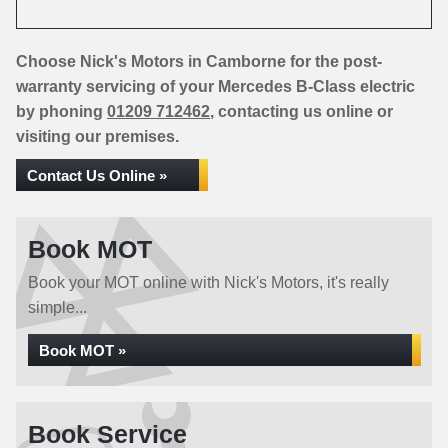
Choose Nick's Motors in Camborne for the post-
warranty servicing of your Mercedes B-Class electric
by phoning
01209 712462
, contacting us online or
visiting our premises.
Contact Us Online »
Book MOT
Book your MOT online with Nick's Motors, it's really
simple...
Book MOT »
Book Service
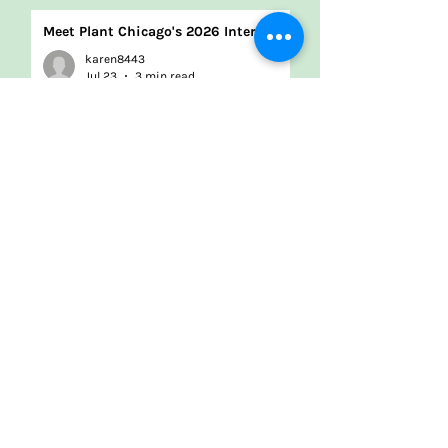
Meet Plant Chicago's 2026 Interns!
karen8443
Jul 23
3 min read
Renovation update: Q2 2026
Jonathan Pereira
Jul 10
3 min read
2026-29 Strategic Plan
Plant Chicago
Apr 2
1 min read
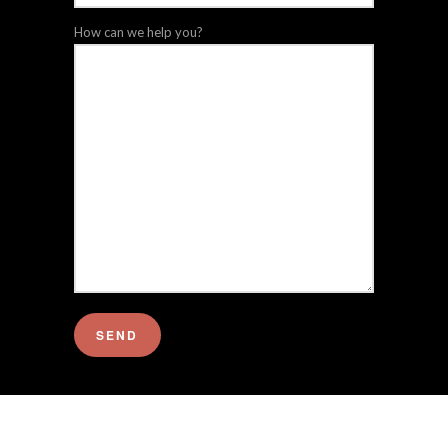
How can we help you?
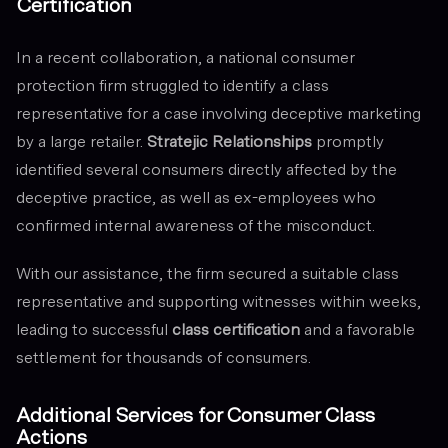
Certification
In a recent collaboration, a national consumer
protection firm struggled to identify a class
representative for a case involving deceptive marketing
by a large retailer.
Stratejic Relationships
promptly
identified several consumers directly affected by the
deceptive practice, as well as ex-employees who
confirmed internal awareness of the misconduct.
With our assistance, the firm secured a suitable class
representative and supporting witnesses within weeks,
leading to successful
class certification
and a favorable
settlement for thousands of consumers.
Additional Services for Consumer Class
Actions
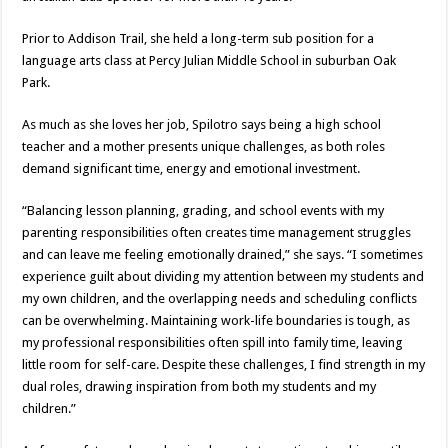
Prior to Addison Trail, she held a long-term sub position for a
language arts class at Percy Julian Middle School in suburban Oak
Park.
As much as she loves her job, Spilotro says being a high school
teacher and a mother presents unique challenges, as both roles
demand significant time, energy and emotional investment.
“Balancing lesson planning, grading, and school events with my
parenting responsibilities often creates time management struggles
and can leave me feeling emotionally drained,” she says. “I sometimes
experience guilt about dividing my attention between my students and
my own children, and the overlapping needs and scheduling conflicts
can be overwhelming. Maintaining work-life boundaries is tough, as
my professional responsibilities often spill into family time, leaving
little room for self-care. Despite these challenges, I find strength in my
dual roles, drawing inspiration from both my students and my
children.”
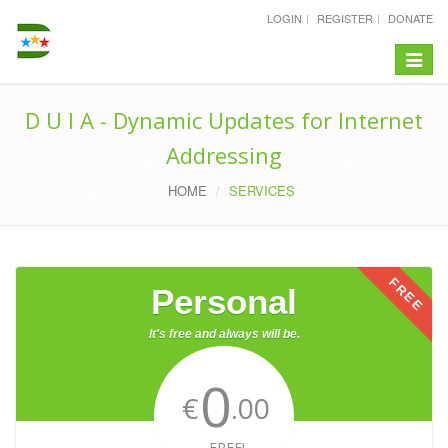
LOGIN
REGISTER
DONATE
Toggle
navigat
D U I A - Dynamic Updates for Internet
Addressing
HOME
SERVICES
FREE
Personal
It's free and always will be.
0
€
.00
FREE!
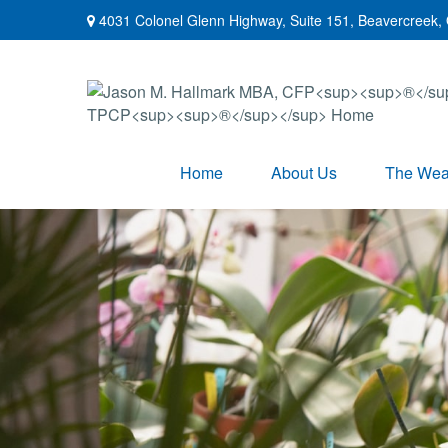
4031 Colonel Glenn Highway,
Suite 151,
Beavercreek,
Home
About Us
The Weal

________________________________________

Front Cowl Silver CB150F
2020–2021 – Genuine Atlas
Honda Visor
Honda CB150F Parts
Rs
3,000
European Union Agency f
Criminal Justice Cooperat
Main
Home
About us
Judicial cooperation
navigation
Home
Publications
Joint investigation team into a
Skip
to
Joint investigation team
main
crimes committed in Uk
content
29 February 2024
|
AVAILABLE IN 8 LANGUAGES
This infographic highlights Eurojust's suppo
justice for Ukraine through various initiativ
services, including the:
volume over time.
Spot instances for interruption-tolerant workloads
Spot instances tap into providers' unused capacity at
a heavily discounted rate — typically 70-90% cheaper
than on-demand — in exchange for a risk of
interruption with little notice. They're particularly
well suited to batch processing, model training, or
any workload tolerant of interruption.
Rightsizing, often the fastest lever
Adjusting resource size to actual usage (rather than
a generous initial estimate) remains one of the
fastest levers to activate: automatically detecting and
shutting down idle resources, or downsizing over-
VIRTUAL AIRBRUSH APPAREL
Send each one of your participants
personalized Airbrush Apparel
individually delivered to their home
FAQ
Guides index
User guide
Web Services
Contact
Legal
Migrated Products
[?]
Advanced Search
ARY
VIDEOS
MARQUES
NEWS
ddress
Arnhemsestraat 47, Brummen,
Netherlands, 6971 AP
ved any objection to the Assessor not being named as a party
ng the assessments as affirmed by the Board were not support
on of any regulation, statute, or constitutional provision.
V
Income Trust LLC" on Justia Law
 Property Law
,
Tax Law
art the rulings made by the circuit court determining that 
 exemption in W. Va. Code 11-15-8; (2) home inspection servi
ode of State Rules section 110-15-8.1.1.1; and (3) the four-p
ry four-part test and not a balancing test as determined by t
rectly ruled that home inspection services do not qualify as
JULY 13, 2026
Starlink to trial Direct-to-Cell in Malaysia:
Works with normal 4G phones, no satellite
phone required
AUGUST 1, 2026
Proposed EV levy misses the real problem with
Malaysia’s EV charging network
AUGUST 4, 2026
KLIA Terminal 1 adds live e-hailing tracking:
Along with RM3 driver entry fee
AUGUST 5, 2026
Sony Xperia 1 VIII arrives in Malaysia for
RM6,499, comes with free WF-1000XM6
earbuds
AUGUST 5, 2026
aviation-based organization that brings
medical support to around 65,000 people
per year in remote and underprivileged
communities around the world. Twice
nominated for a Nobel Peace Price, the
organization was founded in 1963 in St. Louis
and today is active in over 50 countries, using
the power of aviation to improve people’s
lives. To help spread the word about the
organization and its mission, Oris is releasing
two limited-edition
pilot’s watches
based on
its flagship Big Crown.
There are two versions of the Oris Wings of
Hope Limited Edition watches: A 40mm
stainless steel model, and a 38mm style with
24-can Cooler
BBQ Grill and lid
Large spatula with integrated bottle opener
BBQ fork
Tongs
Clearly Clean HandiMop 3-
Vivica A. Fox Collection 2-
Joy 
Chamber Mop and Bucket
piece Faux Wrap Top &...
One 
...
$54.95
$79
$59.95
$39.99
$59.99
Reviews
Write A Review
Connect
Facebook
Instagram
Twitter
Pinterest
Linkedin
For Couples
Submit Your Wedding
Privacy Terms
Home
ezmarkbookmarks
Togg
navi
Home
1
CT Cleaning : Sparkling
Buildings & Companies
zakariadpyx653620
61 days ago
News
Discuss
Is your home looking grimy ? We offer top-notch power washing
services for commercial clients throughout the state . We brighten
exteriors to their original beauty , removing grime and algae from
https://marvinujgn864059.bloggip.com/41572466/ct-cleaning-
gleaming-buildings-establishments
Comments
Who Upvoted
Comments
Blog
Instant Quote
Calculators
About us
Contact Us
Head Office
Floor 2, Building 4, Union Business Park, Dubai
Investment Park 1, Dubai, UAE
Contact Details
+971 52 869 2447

________________________________________

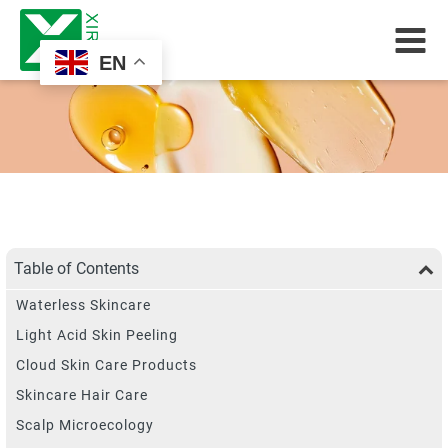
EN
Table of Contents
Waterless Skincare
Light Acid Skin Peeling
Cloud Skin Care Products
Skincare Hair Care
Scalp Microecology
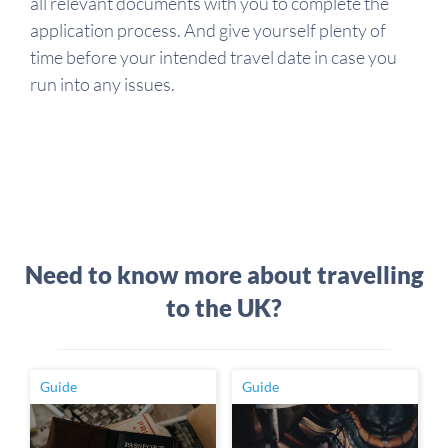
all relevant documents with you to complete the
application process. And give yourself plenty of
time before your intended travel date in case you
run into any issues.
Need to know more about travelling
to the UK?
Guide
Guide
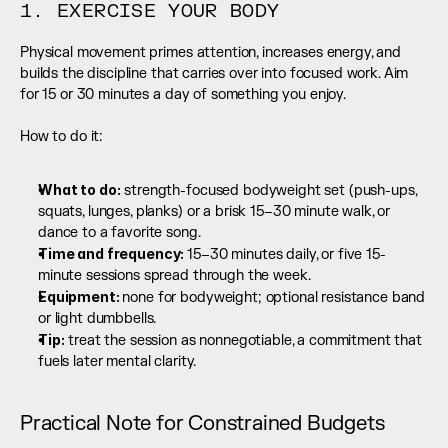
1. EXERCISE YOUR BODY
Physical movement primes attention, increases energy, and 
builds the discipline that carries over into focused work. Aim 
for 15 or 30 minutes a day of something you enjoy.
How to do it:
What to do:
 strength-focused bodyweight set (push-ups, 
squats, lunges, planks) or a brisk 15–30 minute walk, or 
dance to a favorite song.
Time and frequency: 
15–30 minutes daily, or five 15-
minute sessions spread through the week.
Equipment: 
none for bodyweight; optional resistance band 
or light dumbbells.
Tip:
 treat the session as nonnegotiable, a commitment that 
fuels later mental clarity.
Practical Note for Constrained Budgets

________________________________________

→ Task brief: What you write must match the listing exactly, from the line with "Choose Nick's Motors" up to and including the line with "and can leave". Pictures stay out.

→ Task result:
Choose Nick's Motors in Camborne for the post-
warranty servicing of your Mercedes B-Class electric
by phoning
01209 712462
, contacting us online or
visiting our premises.
Contact Us Online »
Book MOT
Book your MOT online with Nick's Motors, it's really
simple...
Book MOT »
Book Service
Meet Plant Chicago's 2026 Interns!
karen8443
Jul 23
3 min read
Renovation update: Q2 2026
Jonathan Pereira
Jul 10
3 min read
2026-29 Strategic Plan
Plant Chicago
Apr 2
1 min read
How can we help you?
Certification
In a recent collaboration, a national consumer
protection firm struggled to identify a class
representative for a case involving deceptive marketing
by a large retailer.
Stratejic Relationships
promptly
identified several consumers directly affected by the
deceptive practice, as well as ex-employees who
confirmed internal awareness of the misconduct.
With our assistance, the firm secured a suitable class
representative and supporting witnesses within weeks,
leading to successful
class certification
and a favorable
settlement for thousands of consumers.
Additional Services for Consumer Class
Actions
Prior to Addison Trail, she held a long-term sub position for a
language arts class at Percy Julian Middle School in suburban Oak
Park.
As much as she loves her job, Spilotro says being a high school
teacher and a mother presents unique challenges, as both roles
demand significant time, energy and emotional investment.
“Balancing lesson planning, grading, and school events with my
parenting responsibilities often creates time management struggles
and can leave me feeling emotionally drained,” she says. “I sometimes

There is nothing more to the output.